New bosses prepare to overhaul M&S
The newly-appointed team at Marks & Spencer is preparing to begin work at the troubled high street giant today.
Former Arcadia boss Stuart Rose and Paul Myners, a non-executive director, were named yesterday as chief executive and interim chairman respectively.
In a dramatic move, they were announced as replacements for chief executive Roger Holmes and outgoing chairman Luc Vandevelde, who stepped down with immediate effect.
The changes were unveiled as entrepreneur Philip Green, who owns the Arcadia group, which includes Top Shop and Dorothy Perkins, and British Home Stores (Bhs), is expected to submit a bid for the company by the end of this week.
It had been claimed that the high street giant was lining up Mr Rose to fend off an expected £10bn (€15bn) takeover by the tycoon.
Mr Myners, who has been made interim chairman until a permanent appointment is made, said yesterday: “The board is very pleased to have somebody of Stuart’s experience and retail prowess to lead the company into the next phase of its strategic development.
“The board is grateful to Luc and Roger for putting in place many of the building blocks for the sustained recovery and growth of the business.”
The statement by the M&S board said Mr Rose brought a wealth of retail experience to the job and they believed he was “the ideal person to deliver the full potential of Marks & Spencer for the benefit of its shareholders and customers”.

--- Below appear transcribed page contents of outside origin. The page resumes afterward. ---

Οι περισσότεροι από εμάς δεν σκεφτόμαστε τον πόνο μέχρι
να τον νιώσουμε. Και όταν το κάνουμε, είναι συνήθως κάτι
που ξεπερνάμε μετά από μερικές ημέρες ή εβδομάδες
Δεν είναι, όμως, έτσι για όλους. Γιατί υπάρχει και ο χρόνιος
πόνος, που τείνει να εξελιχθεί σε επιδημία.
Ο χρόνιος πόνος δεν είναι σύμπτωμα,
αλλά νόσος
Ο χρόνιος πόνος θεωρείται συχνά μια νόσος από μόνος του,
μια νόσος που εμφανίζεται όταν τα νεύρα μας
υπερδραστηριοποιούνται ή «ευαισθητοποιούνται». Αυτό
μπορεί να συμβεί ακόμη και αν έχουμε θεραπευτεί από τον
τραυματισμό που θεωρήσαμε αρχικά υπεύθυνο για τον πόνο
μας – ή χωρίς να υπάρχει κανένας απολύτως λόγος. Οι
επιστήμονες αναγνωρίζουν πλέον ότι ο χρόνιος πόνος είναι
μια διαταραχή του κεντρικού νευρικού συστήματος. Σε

Mr Rose said he was “thrilled” to have been appointed chief executive.
He added: “Marks & Spencer is a great company with a great history and a great reputation. I know the business well having spent the first 17 years of my retailing career with the company.
“My task is to harness the skills and energy of its people for the long term benefit of our customers and shareholders. I look forward to the challenge.”
Having secured the services of Mr Rose, Mr Vandevelde – who announced his intention to leave the board on May 10 because of “personal commitments” – has also left the company immediately because he felt it was “inappropriate to prolong his departure”, according to M&S.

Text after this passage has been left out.